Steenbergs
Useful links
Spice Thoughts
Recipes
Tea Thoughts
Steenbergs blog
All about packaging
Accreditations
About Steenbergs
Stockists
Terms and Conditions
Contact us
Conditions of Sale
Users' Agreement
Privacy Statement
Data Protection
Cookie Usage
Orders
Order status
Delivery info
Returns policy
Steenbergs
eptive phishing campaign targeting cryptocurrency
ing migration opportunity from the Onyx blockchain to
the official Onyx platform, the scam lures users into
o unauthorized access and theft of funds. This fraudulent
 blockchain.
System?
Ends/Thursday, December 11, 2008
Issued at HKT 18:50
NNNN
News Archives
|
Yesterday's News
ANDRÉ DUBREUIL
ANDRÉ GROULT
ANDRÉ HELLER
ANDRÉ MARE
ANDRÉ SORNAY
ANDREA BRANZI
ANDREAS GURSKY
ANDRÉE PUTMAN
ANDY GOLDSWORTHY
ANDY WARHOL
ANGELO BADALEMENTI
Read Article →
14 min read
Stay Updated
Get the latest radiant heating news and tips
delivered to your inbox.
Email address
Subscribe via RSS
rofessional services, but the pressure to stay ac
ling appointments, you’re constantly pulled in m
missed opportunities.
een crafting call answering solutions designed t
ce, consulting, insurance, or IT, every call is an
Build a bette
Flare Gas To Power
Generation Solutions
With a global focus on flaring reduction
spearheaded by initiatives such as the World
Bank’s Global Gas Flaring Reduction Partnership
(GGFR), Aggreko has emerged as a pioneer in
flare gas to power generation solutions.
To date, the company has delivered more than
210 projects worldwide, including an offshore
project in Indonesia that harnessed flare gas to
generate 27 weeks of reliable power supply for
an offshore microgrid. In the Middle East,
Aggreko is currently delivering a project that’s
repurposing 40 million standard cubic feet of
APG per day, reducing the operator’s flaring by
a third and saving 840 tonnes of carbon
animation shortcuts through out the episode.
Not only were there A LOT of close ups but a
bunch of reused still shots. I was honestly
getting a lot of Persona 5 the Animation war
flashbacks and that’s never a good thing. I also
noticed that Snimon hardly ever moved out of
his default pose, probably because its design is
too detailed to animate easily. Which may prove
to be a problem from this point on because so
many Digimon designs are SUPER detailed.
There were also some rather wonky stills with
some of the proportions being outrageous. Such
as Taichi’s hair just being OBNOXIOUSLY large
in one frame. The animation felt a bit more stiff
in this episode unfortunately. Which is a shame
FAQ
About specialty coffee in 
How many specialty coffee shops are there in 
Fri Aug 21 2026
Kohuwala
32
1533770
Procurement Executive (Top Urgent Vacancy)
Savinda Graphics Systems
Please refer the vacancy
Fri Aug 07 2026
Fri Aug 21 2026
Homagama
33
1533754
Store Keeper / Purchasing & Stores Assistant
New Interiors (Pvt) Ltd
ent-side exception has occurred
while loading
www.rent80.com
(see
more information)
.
__________
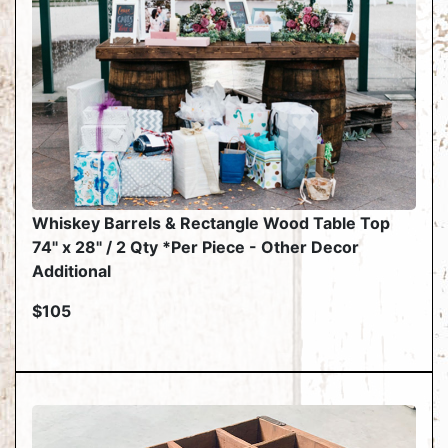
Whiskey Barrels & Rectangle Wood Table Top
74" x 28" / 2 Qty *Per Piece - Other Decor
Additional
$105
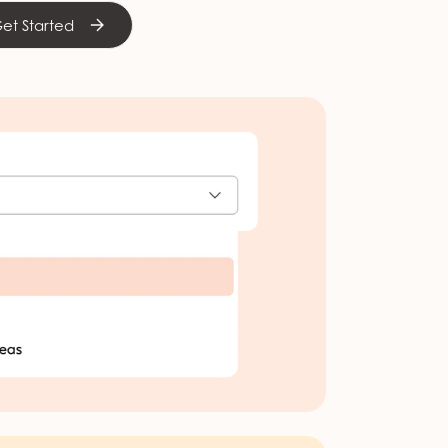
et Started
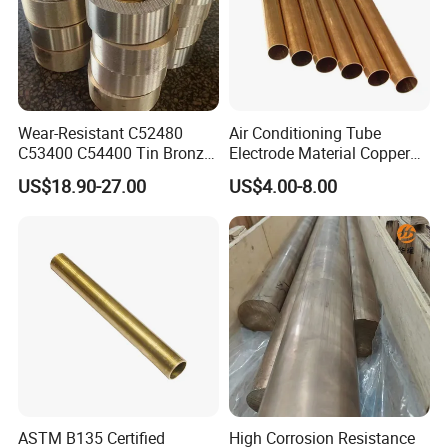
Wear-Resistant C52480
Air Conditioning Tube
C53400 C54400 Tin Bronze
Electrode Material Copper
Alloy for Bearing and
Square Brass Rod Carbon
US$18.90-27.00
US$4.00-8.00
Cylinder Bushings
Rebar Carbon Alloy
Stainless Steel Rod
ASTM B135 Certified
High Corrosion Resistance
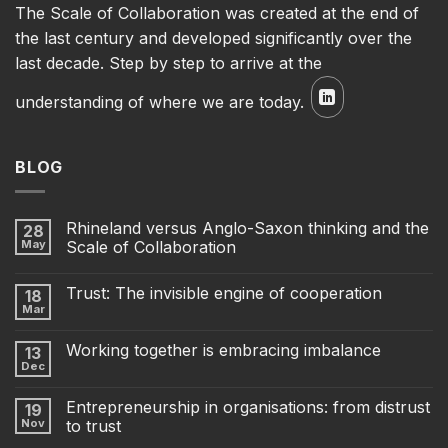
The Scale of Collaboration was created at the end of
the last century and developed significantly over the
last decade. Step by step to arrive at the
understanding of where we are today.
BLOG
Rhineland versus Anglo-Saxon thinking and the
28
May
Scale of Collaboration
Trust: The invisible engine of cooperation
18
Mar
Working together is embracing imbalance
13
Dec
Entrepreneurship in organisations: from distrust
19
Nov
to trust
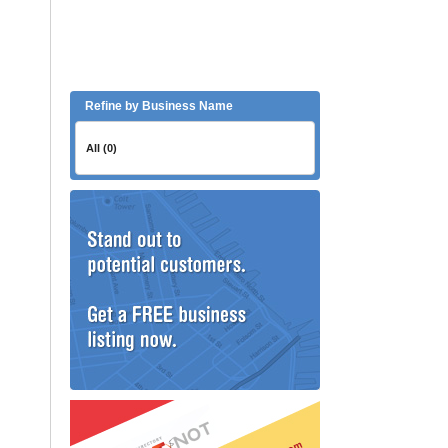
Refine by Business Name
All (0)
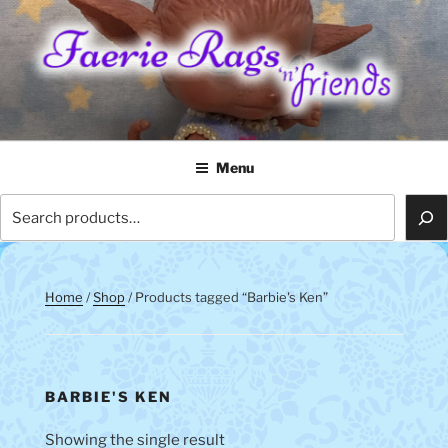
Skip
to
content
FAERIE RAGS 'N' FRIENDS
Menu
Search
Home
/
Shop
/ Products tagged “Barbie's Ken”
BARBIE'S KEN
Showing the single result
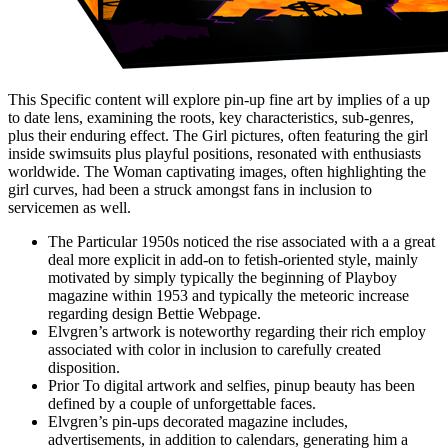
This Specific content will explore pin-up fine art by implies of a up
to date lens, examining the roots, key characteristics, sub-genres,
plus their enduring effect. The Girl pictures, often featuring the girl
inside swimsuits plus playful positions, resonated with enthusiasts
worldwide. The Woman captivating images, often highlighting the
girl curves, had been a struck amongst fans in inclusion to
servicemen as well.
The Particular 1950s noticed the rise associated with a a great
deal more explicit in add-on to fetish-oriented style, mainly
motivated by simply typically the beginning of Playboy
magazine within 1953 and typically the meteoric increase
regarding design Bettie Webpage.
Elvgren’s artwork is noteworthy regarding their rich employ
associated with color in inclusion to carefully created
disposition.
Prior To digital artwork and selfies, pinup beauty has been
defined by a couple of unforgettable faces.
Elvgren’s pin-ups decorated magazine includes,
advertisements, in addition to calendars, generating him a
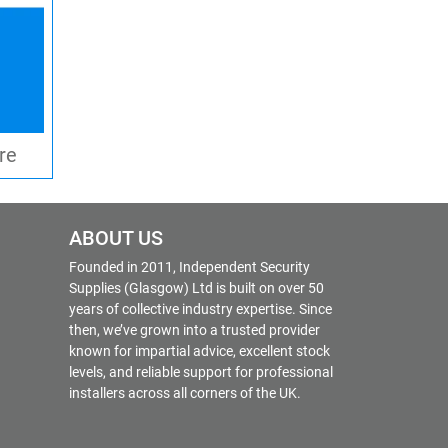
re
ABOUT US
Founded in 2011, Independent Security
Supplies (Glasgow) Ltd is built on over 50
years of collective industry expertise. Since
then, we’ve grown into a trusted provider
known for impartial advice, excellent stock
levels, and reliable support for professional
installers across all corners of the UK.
__________
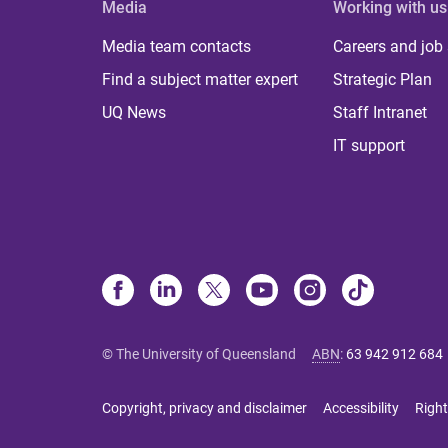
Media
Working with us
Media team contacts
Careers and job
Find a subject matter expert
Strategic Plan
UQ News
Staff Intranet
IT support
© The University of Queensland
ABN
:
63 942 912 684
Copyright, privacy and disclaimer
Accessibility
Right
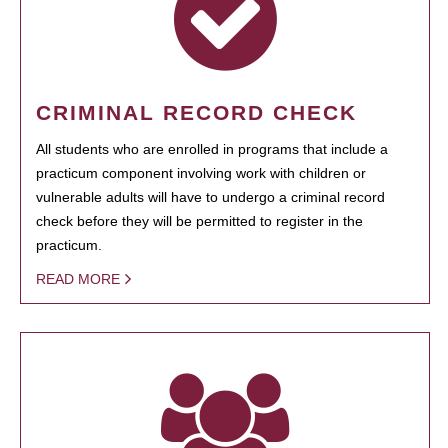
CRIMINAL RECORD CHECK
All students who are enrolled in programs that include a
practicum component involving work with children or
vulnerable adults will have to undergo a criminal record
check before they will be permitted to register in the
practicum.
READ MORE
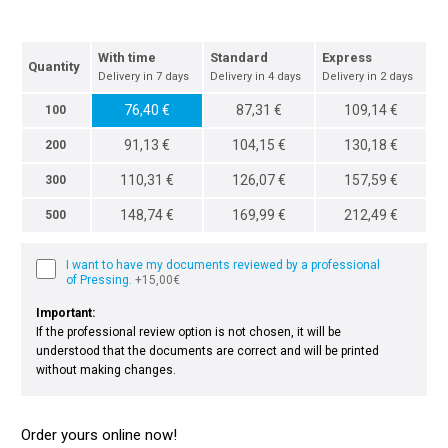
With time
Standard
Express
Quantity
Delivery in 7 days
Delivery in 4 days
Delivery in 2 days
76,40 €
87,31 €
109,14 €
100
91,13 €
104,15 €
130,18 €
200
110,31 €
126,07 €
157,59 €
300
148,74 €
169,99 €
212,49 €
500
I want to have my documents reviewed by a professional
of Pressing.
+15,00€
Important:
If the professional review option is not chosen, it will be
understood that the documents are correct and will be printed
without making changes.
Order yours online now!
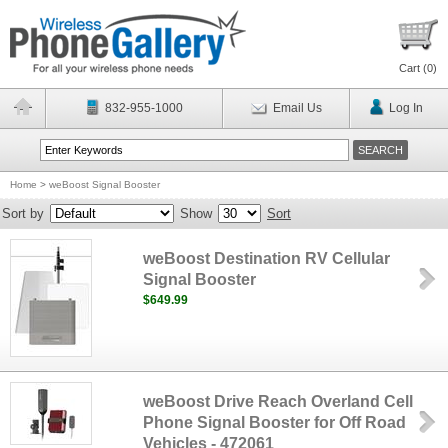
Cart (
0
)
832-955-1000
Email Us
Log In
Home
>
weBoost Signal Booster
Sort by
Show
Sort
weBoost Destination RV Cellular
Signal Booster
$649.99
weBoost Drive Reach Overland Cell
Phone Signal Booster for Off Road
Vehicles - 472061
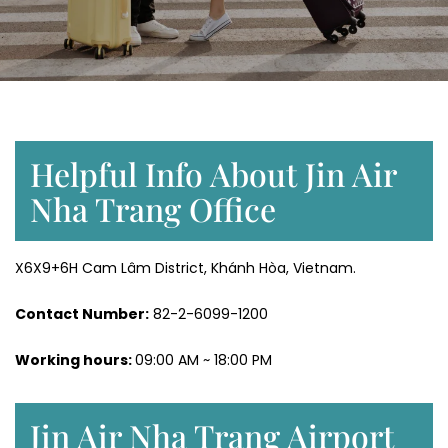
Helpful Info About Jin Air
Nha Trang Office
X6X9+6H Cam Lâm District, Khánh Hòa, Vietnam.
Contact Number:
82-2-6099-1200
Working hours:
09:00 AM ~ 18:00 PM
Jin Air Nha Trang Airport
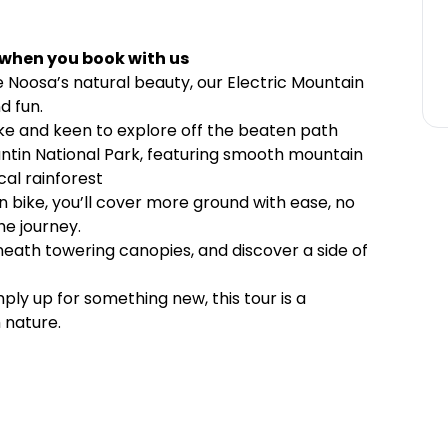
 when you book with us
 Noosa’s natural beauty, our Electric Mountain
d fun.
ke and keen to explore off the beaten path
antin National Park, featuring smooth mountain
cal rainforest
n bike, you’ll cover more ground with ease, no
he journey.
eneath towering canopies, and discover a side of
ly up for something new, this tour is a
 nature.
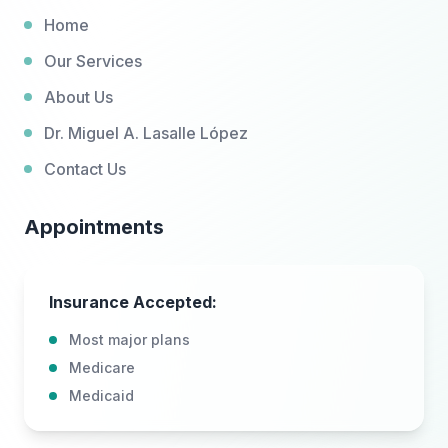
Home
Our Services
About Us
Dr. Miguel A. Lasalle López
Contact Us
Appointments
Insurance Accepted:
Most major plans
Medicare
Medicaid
__________
■ What the exercise asks ■
In the entries above, find the line with "Spice Thoughts" and the line with "To date, the company has delivered more than", then restate word for word both of them and every line between, with nothing more.

■ Solution to the problem ■
Spice Thoughts
Recipes
Tea Thoughts
Steenbergs blog
All about packaging
Accreditations
About Steenbergs
Stockists
Terms and Conditions
Contact us
Conditions of Sale
Users' Agreement
Privacy Statement
Data Protection
Cookie Usage
Orders
Order status
Delivery info
Returns policy
Steenbergs
eptive phishing campaign targeting cryptocurrency
ing migration opportunity from the Onyx blockchain to
the official Onyx platform, the scam lures users into
o unauthorized access and theft of funds. This fraudulent
 blockchain.
System?
Ends/Thursday, December 11, 2008
Issued at HKT 18:50
NNNN
News Archives
|
Yesterday's News
ANDRÉ DUBREUIL
ANDRÉ GROULT
ANDRÉ HELLER
ANDRÉ MARE
ANDRÉ SORNAY
ANDREA BRANZI
ANDREAS GURSKY
ANDRÉE PUTMAN
ANDY GOLDSWORTHY
ANDY WARHOL
ANGELO BADALEMENTI
Read Article →
14 min read
Stay Updated
Get the latest radiant heating news and tips
delivered to your inbox.
Email address
Subscribe via RSS
rofessional services, but the pressure to stay ac
ling appointments, you’re constantly pulled in m
missed opportunities.
een crafting call answering solutions designed t
ce, consulting, insurance, or IT, every call is an
Build a bette
Flare Gas To Power
Generation Solutions
With a global focus on flaring reduction
spearheaded by initiatives such as the World
Bank’s Global Gas Flaring Reduction Partnership
(GGFR), Aggreko has emerged as a pioneer in
flare gas to power generation solutions.
To date, the company has delivered more than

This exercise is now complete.